Joint cosmology seminar at MIT:

Tuesday, November 4, 2025, 2:30 pm
Cosman Seminar Room\\
Center for Theoretical Physics\\
Building 6C, Room 6C-442\\
Massachusetts Institute of Technology

A Classical-to-Quantum Transition for Inflationary Perturbations

Aurora Ireland
Stanford

Abstract:

Inflationary perturbations are quantum in origin. When computing cosmological observables, however, it is customary to treat them as classical stochastic fields. This practice is justified by a "quantum-to-classical" transition that occurs on superhorizon scales during slow-roll inflation. At the closed-system level, the success of this transition relies on the suppression of the decaying mode (or equivalently, strong squeezing in the Schrödinger picture). Of course, many well-motivated inflationary scenarios deviate from slow roll. In particular, models seeking to enhance small-scale power (e.g. for primordial black hole formation) generically rely on a revival of the decaying mode.
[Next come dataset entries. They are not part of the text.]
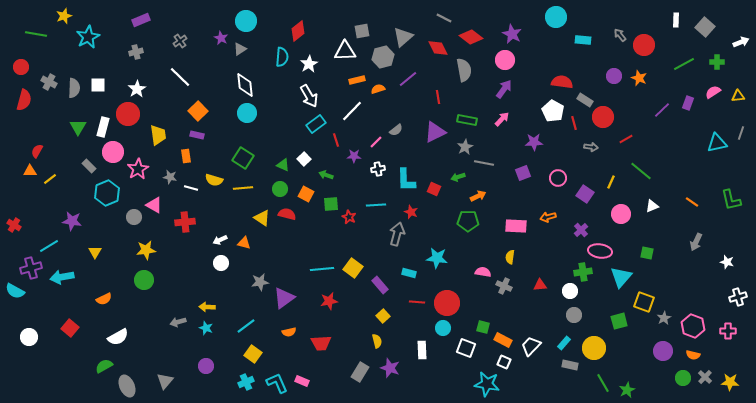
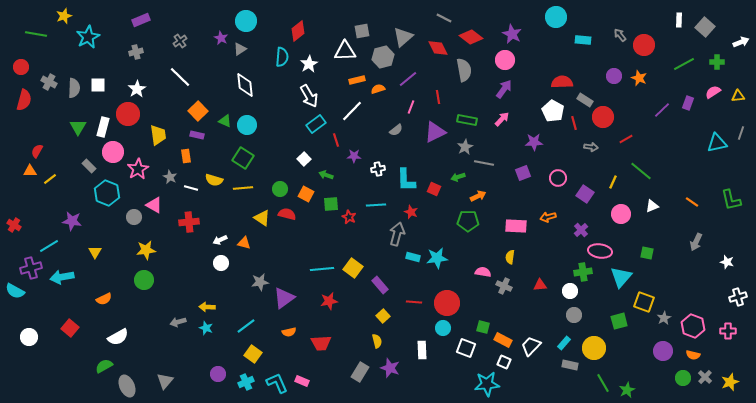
white rectangle at (676, 20): moved 3 px right
red semicircle at (562, 82): rotated 10 degrees counterclockwise
cyan circle at (247, 113): moved 12 px down
pink line at (376, 142): moved 35 px right, 35 px up; rotated 24 degrees counterclockwise
green triangle at (283, 165): moved 58 px left, 44 px up
gray star at (170, 177): rotated 16 degrees clockwise
yellow line at (611, 182): moved 2 px right
cyan hexagon at (107, 193): rotated 15 degrees counterclockwise
red cross at (185, 222): moved 4 px right
cyan star at (437, 258): rotated 15 degrees counterclockwise
cyan rectangle at (409, 273): moved 4 px right, 16 px up
red line at (417, 302): moved 3 px left
purple circle at (206, 366): moved 12 px right, 8 px down
yellow star at (730, 382): rotated 24 degrees counterclockwise
cyan star at (487, 384): rotated 15 degrees counterclockwise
One may wonder to what extent a stochastic description can still be employed in such a scenario, given the potential for interference effects between the growing and decaying modes. Employing the EFT of inflation and working to all orders in perturbation theory in the decoupling limit, we analyze the dynamics of quantum fluctuations in various constant-roll backgrounds. In the far superhorizon limit, we construct the Wigner function W for the curvature perturbation and its conjugate momentum, whose positivity serves as a diagnostic for the validity of a stochastic description. We find that W becomes highly oscillatory and negative in certain regions of phase space --- a hallmark of quantum interference and non-classicality. These findings indicate that squeezing, or equivalently the size of the linear theory growing and decaying modes, is not necessarily a reliable indicator of classicality.